Çeneme dokundu okşayarak kafamı kaldırdı,ona baktım birde bebeğe bebeğini tek elle tutuyordu garip sesler çıkartıyordu gözlerimi geri ona döndürdüm.elini çenemden çekti iki eli ile bebeğini yana koydu ardından elini benim elimin arkasına koydu ipi tutar tutmaz gözlerimi acı içinde kapattım.ellerim rahatlıyordu ellerimi çözüyordu sonunda ellerim yana düşünce bileklerimin ağrısını fark ettim,ellerimi öne aldı sağlam olan bileğimi okşadı.

Lee know,ellerini açtım dediklerimi sakın unutma.ve şimdi yukarı çık kendi dolabının ikinci çekmecesini aç onlara iyi bak ardından aşağı çabuk gel beş dakikan var.

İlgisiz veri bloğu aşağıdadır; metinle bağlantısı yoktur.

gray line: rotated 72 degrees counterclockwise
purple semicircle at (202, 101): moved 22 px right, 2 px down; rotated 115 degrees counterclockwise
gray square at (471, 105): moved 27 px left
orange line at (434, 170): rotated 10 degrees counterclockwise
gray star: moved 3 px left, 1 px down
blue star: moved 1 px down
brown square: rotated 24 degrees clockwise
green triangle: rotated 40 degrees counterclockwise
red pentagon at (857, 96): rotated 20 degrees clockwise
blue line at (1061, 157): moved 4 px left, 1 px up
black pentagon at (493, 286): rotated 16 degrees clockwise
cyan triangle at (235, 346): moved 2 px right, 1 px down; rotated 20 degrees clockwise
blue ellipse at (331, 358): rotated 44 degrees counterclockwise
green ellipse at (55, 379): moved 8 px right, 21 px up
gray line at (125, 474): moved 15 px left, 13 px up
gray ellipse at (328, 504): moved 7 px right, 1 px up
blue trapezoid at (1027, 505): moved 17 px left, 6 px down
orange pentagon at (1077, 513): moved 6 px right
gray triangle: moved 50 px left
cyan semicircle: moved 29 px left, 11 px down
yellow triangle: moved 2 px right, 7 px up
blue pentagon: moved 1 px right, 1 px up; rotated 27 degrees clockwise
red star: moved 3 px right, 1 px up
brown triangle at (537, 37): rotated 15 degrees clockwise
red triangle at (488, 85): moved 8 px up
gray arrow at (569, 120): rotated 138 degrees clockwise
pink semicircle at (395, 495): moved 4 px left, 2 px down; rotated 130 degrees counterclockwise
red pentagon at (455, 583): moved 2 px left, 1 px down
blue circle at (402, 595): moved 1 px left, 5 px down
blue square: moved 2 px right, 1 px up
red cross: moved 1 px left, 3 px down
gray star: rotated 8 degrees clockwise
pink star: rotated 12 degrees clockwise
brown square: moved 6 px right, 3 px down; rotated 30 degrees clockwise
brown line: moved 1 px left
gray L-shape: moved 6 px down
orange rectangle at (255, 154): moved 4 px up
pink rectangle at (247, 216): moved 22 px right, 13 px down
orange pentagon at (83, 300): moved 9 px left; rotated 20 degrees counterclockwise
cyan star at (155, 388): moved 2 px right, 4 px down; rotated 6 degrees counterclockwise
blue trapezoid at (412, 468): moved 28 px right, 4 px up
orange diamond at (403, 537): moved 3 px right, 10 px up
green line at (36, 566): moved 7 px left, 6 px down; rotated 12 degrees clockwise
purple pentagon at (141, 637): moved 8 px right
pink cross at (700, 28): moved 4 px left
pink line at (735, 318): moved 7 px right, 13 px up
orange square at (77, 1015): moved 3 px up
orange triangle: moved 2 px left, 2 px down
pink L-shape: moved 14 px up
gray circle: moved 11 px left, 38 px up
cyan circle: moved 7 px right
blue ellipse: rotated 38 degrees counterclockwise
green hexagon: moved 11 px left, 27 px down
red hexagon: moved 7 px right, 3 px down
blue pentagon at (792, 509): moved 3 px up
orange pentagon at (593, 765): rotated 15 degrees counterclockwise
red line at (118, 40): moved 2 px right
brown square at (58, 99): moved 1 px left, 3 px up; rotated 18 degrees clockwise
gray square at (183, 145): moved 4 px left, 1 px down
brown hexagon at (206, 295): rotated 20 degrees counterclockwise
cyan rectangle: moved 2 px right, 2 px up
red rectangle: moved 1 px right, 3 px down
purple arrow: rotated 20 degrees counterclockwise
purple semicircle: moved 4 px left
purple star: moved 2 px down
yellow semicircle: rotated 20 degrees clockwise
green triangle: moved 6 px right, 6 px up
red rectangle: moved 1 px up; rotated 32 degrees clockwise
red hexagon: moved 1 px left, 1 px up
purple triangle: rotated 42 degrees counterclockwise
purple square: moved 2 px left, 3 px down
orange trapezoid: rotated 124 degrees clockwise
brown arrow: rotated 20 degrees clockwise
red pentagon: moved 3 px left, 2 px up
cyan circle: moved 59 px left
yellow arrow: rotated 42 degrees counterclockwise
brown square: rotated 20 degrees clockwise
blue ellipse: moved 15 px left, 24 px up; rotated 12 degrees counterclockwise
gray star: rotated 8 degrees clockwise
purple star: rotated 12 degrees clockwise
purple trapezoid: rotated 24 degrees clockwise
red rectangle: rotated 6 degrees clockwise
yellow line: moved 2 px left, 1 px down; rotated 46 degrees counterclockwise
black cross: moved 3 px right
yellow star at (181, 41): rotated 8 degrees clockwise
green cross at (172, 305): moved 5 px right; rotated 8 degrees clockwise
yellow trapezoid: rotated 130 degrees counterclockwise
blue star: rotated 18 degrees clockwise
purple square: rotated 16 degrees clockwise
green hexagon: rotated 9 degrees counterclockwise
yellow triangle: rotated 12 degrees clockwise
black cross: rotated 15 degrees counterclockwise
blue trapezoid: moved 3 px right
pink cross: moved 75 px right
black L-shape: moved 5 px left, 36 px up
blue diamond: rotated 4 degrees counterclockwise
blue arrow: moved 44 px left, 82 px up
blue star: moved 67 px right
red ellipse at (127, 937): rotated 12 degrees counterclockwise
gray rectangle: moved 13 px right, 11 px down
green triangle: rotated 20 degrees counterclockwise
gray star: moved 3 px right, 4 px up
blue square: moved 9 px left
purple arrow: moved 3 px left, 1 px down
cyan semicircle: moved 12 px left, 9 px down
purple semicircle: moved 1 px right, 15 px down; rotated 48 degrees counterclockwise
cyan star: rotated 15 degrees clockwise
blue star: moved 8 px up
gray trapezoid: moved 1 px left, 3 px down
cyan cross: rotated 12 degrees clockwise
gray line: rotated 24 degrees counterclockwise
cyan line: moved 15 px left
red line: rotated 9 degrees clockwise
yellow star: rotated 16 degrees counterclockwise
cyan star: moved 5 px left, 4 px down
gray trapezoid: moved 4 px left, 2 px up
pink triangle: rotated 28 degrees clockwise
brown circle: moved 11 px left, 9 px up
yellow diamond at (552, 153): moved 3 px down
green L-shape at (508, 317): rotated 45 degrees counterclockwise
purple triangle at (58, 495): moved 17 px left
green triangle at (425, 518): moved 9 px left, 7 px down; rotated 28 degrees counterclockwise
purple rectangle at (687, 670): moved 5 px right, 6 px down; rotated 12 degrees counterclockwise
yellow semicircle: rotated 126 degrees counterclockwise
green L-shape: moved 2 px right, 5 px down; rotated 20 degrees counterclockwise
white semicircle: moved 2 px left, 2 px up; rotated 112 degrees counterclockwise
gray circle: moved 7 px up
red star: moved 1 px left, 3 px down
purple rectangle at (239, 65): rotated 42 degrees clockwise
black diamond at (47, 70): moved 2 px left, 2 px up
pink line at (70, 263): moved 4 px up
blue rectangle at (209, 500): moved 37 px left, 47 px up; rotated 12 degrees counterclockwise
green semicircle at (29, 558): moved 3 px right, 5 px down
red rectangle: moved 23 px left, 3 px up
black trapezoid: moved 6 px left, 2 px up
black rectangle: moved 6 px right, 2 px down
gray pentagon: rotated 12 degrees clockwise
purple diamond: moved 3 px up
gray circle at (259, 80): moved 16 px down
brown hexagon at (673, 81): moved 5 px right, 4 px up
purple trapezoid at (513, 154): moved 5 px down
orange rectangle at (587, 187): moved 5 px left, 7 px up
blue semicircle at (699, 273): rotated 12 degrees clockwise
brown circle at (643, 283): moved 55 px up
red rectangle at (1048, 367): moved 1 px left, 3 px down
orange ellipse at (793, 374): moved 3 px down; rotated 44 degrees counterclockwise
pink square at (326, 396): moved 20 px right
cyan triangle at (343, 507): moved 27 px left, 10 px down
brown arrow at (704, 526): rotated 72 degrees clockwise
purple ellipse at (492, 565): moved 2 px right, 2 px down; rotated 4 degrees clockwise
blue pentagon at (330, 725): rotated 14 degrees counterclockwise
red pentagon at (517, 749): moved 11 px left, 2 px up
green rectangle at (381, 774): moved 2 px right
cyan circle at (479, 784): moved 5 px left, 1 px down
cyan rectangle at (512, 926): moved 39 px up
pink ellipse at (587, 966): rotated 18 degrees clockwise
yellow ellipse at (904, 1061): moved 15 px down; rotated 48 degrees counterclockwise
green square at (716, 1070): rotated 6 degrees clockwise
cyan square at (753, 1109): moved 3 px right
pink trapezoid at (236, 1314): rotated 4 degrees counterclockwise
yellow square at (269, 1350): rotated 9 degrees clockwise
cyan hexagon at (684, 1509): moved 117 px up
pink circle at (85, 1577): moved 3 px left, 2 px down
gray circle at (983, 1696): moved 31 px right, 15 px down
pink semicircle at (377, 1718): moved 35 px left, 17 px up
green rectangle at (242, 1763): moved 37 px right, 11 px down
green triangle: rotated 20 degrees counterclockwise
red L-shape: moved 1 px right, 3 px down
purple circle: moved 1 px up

Diyerek bantı ağzımdan çıkarttı,merak etmemiş değildim dizinden indim o da oğlunu geri aldı oynamaya devam etti.hızlı adımlarım ile merdivenlerden çıktım gerçi bunun bak dediği yerde ne gibi güzellik beklerdim?

Odaya girince dediğini yaptım kendi dolabıma baktım kapağını açtım ikinci çekmeceyi kendime çektim yeni  hazırlanmıştı çünkü beni getirdiği önce ki ev değildi.birini aldım baktım boxserdi bu,ama öyle değildi şort gibi ama boxserdi. Anlamaz bakışlarım ile hızla geri koydum korkmaya başlamıştım kapağı kapattım geri merdivenlerden indim.

Lee know,baktın mı?

Han,evet ama ne yapacağım?

Lee know,bundan sonra evin içinde olduğun her süreç onları giyiniceksin.

Afallamıştım resmen böyle bir şey yapamazdım.

Han,h...hayır giyinmeyeceğim.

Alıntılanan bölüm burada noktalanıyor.